In recent years, it's emerged that some dinosaurs - considered scaly and reptilian for many years - were actually wearing feathers. But a newly discovered species of scansoriopterygid dinosaur sports a different style. This tiny creature had bat-like wings: leathery, not feathery.
It's called Ambopteryx longibrachium, and it was just 33 centimetres (13 inches) long. The flying animal lived 163 million years ago, smack-bang in the middle of the Jurassic in what is now Liaoning Province, China.
Its remains show us that flight in dinosaurs was definitely evolving in different forms.

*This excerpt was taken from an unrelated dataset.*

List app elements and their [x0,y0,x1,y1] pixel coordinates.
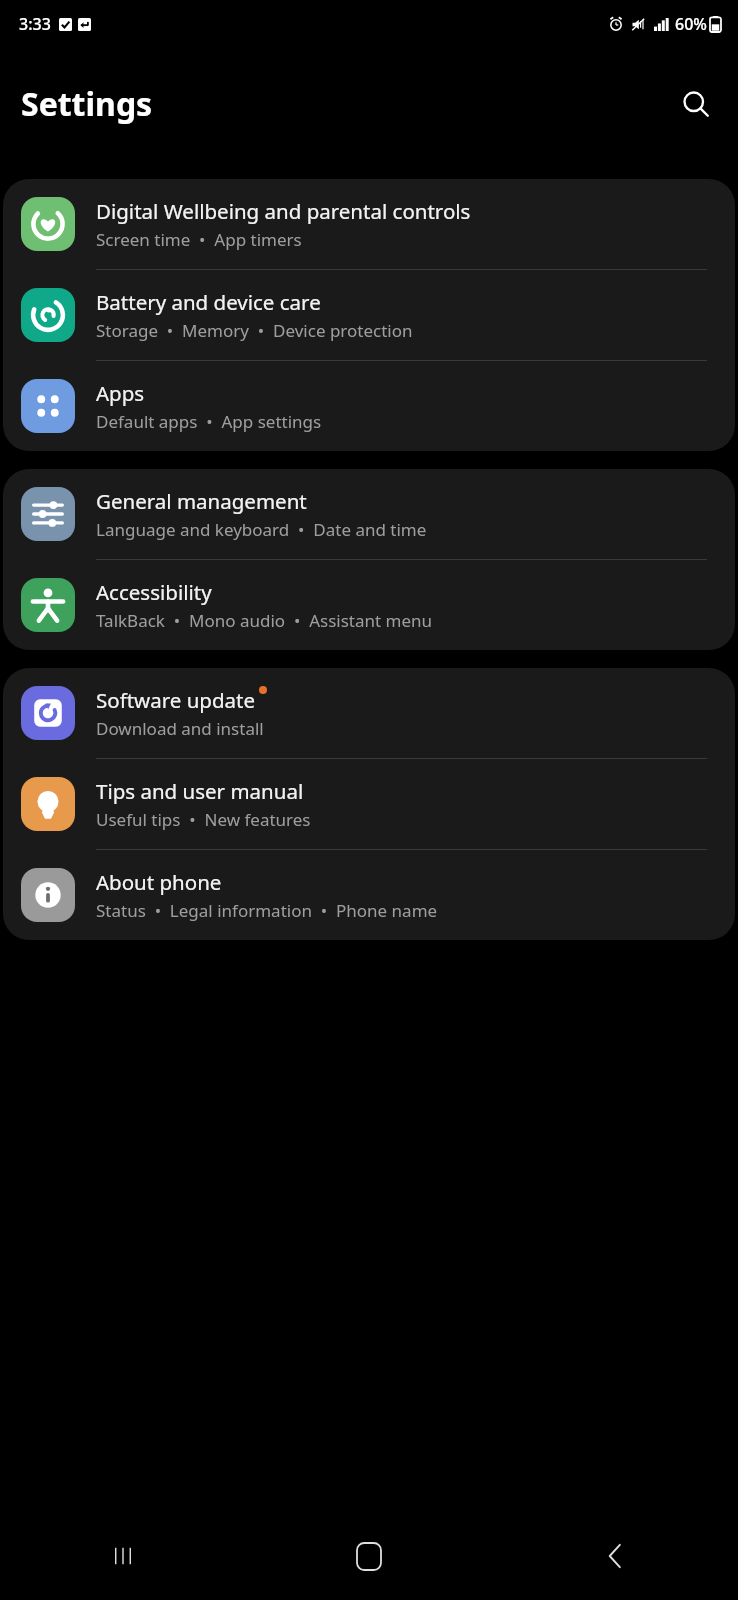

There are several species of scansoriopterygid dinosaur. They were tiny non-avian animals about the size of small parrots, belonging to the same theropod suborder that also encompasses the mighty tyrannosaurs.

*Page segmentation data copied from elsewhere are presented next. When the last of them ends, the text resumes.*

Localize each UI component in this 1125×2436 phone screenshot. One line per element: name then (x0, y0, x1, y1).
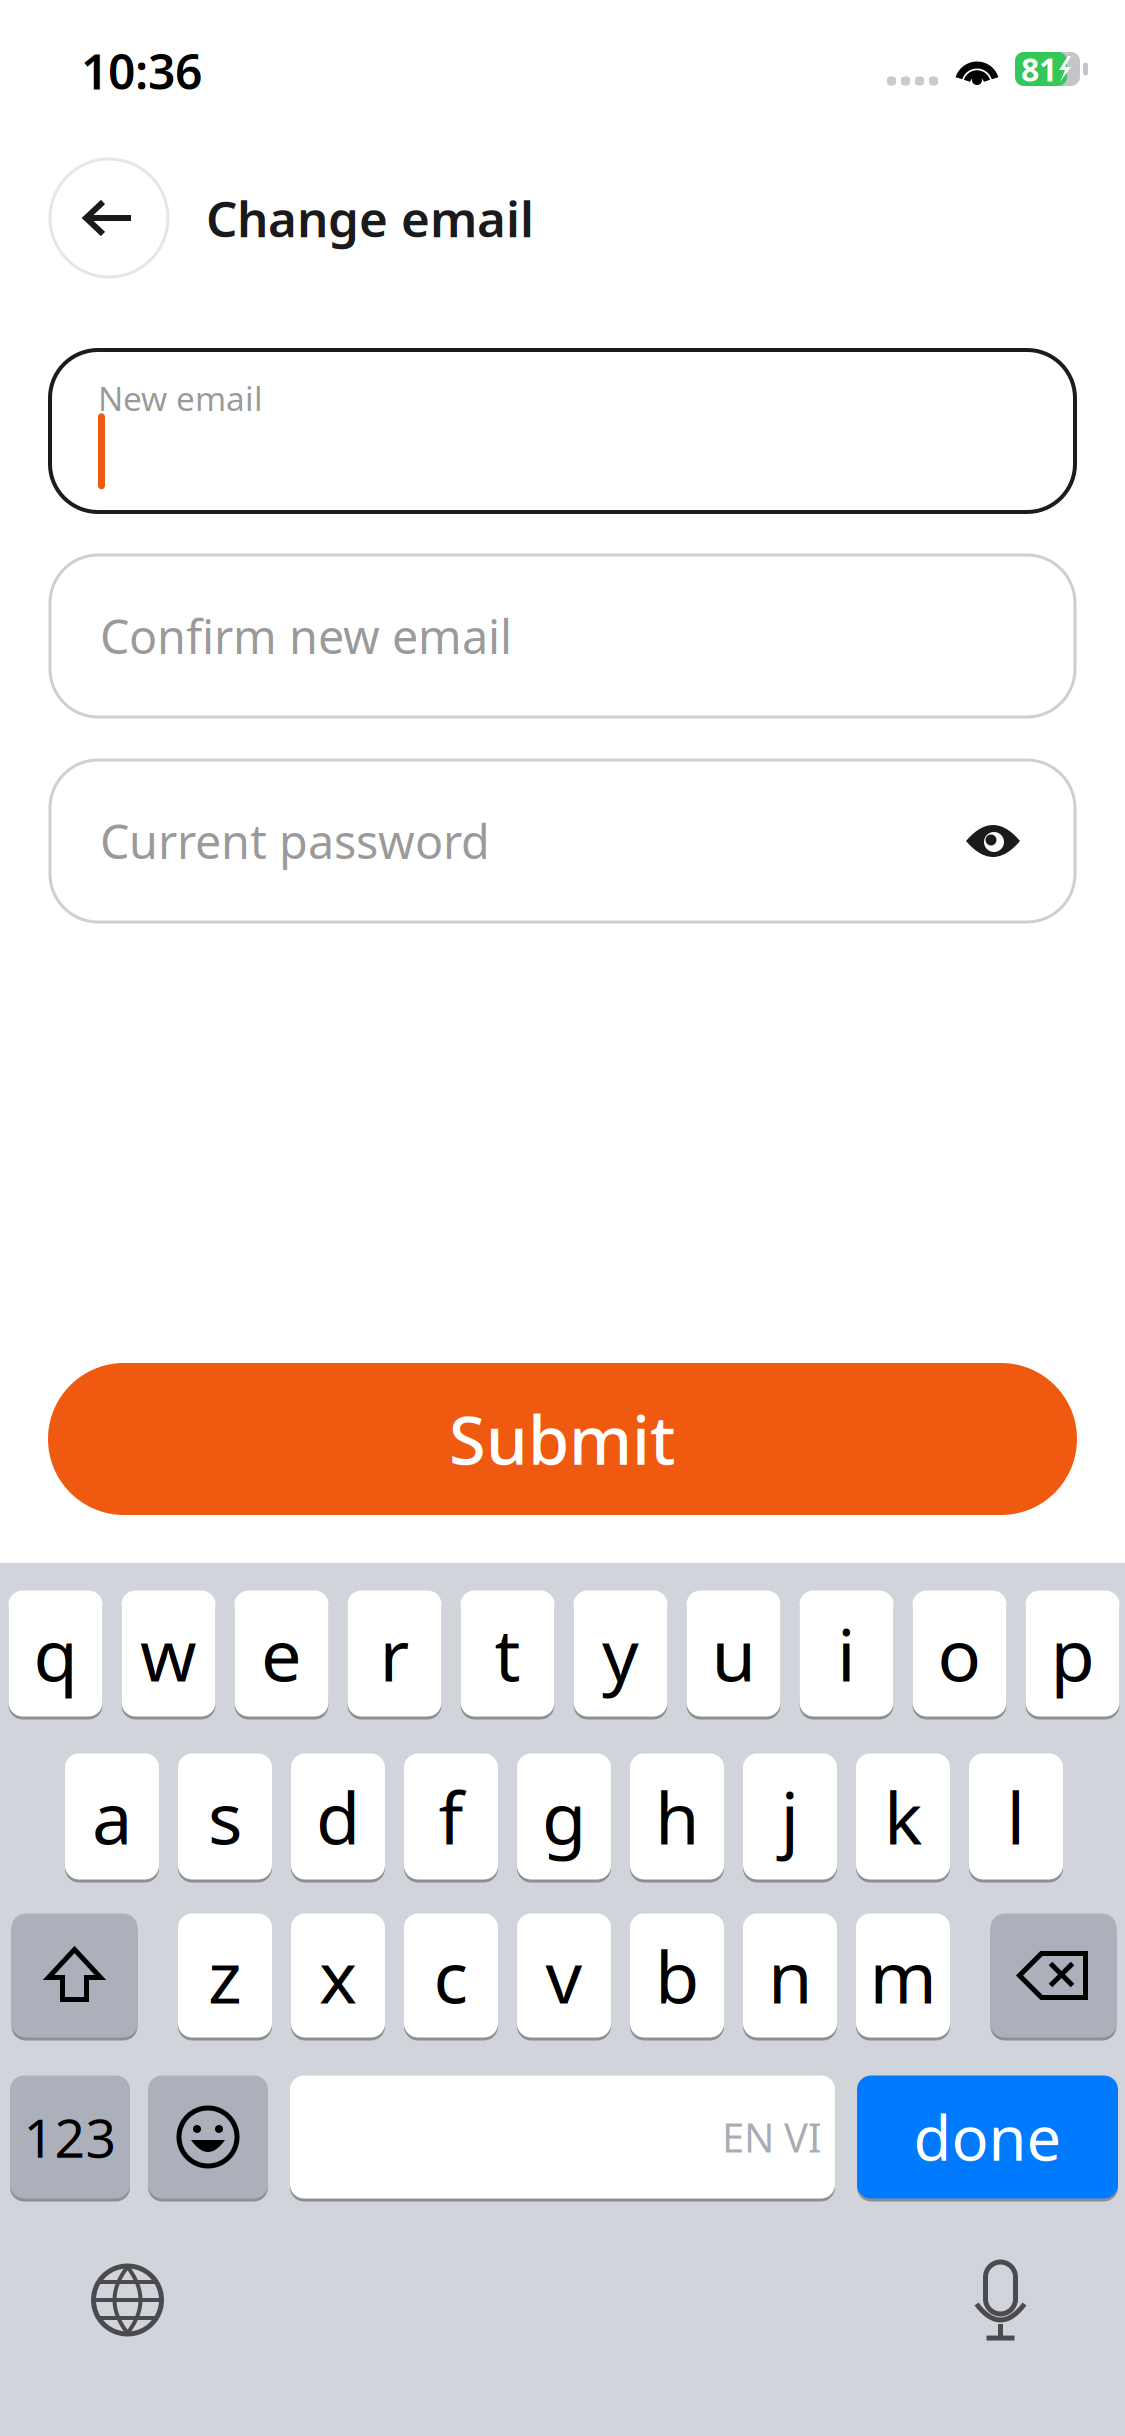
staticText: v (546, 1928, 582, 2023)
button[interactable]: Back (50, 159, 168, 277)
staticText: f (438, 1769, 464, 1864)
button[interactable]: Shift (12, 1912, 138, 2039)
staticText: q (34, 1606, 78, 1701)
button[interactable]: n (743, 1912, 837, 2039)
staticText: d (316, 1769, 360, 1864)
staticText: m (870, 1928, 936, 2023)
staticText: 10:36 (81, 39, 202, 103)
staticText: p (1050, 1606, 1094, 1701)
staticText: Confirm new email (100, 605, 512, 667)
staticText: i (837, 1606, 856, 1701)
staticText: t (494, 1606, 520, 1701)
button[interactable]: Dictate (964, 2256, 1036, 2344)
staticText: c (434, 1928, 468, 2023)
button[interactable]: c (404, 1912, 498, 2039)
button[interactable]: Submit (0, 1363, 1125, 1515)
button[interactable]: w (122, 1589, 216, 1718)
button[interactable]: Emoji (148, 2074, 268, 2200)
button[interactable]: v (517, 1912, 611, 2039)
staticText: o (938, 1606, 982, 1701)
button[interactable]: i (800, 1589, 894, 1718)
staticText: done (914, 2096, 1062, 2178)
staticText: a (92, 1769, 132, 1864)
button[interactable]: o (912, 1589, 1006, 1718)
button[interactable]: k (856, 1752, 950, 1881)
button[interactable]: y (574, 1589, 668, 1718)
staticText: r (380, 1606, 410, 1701)
staticText: New email (98, 376, 263, 420)
button[interactable]: space (290, 2074, 835, 2200)
button[interactable]: Delete (990, 1912, 1116, 2039)
staticText: Change email (206, 185, 534, 251)
staticText: k (884, 1769, 922, 1864)
button[interactable]: Next keyboard (92, 2264, 164, 2336)
staticText: y (602, 1606, 639, 1701)
button[interactable]: 123 (10, 2074, 130, 2200)
staticText: j (780, 1769, 800, 1864)
staticText: e (261, 1606, 302, 1701)
staticText: EN VI (722, 2110, 822, 2164)
button[interactable]: a (65, 1752, 159, 1881)
button[interactable]: g (517, 1752, 611, 1881)
staticText: s (208, 1769, 242, 1864)
button[interactable]: p (1026, 1589, 1120, 1718)
button[interactable]: j (743, 1752, 837, 1881)
staticText: w (140, 1606, 197, 1701)
staticText: z (208, 1928, 242, 2023)
button[interactable]: r (348, 1589, 442, 1718)
staticText: n (768, 1928, 812, 2023)
button[interactable]: m (856, 1912, 950, 2039)
staticText: b (655, 1928, 699, 2023)
staticText: h (655, 1769, 699, 1864)
button[interactable]: s (178, 1752, 272, 1881)
staticText: 81 (1021, 48, 1057, 90)
button[interactable]: h (630, 1752, 724, 1881)
button[interactable]: u (686, 1589, 780, 1718)
button[interactable]: d (291, 1752, 385, 1881)
staticText: 123 (24, 2102, 116, 2172)
staticText: g (542, 1769, 586, 1864)
button[interactable]: t (460, 1589, 554, 1718)
staticText: x (319, 1928, 357, 2023)
button[interactable]: z (178, 1912, 272, 2039)
button[interactable]: done (857, 2074, 1118, 2200)
button[interactable]: q (8, 1589, 102, 1718)
button[interactable]: l (969, 1752, 1063, 1881)
staticText: Current password (100, 810, 490, 872)
button[interactable]: f (404, 1752, 498, 1881)
button[interactable]: x (291, 1912, 385, 2039)
staticText: l (1006, 1769, 1026, 1864)
button[interactable]: b (630, 1912, 724, 2039)
staticText: Submit (449, 1395, 676, 1483)
staticText: u (712, 1606, 756, 1701)
button[interactable]: e (234, 1589, 328, 1718)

Typically, scansoriopterygids are reconstructed with feathered wings, but in 2015, palaeontologists in China found a species they named Yi qi that had an elongated digit extending from the wrist; it's called a styliform and the feature is more typical of a bat than a bird.

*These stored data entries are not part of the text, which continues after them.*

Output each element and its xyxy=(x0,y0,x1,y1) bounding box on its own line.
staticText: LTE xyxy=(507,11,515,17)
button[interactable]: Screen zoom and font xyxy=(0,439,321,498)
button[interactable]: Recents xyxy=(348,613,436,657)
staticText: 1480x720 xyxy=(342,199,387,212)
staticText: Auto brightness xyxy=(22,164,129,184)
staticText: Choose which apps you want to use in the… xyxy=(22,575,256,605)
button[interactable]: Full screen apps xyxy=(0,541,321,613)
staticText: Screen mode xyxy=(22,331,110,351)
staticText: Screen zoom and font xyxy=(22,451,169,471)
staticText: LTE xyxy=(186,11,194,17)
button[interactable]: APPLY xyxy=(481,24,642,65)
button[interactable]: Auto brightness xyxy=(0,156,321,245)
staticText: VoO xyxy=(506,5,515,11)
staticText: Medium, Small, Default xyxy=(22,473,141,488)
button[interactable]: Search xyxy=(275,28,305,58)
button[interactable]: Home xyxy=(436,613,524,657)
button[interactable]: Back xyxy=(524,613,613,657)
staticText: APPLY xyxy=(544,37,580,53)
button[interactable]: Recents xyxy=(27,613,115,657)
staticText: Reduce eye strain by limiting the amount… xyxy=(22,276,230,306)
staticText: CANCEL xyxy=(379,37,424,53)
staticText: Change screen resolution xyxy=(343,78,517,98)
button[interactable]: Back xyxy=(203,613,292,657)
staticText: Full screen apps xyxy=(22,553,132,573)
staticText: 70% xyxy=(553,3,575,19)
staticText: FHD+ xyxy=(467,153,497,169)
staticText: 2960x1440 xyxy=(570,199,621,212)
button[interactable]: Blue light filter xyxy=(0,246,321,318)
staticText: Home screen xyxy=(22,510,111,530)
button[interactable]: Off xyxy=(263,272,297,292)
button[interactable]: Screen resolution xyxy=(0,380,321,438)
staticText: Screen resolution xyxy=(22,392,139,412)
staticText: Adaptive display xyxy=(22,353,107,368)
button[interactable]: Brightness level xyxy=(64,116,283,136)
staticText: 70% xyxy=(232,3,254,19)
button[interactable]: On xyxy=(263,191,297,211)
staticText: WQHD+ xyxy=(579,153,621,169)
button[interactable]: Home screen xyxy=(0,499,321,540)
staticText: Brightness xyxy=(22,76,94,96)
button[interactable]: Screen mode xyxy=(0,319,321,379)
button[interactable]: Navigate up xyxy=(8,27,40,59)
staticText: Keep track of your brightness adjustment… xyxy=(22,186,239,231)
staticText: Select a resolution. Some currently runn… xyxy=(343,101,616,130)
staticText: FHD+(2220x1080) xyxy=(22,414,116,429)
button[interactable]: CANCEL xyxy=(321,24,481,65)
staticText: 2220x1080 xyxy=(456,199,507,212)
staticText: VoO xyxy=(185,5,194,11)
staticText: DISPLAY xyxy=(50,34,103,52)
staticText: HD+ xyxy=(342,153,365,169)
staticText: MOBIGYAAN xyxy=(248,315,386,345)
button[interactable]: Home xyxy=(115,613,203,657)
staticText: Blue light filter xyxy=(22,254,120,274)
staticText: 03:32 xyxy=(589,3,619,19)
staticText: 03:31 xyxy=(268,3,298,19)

This was the first time such a wing had been seen in theropods, as opposed to pterosaurs or bats. But Y. qi was just one specimen, and not everyone was convinced.
A. longibrachium, therefore, adds considerable support to the notion of parallel evolution of flight.
It has a similar bone structure, with a membrane-supporting styliform, but it's clearly not the same animal as Y. qi either. It has a wider and longer forelimb, and a short tail with fused vertebrae at the end.
Obviously, no birds exist with this type of wing today, or even survived into the Cretaceous. This means it was likely a short-lived evolutionary experiment that ultimately lost out to the feathered variety, the researchers noted in their paper.
The research has been published in Nature.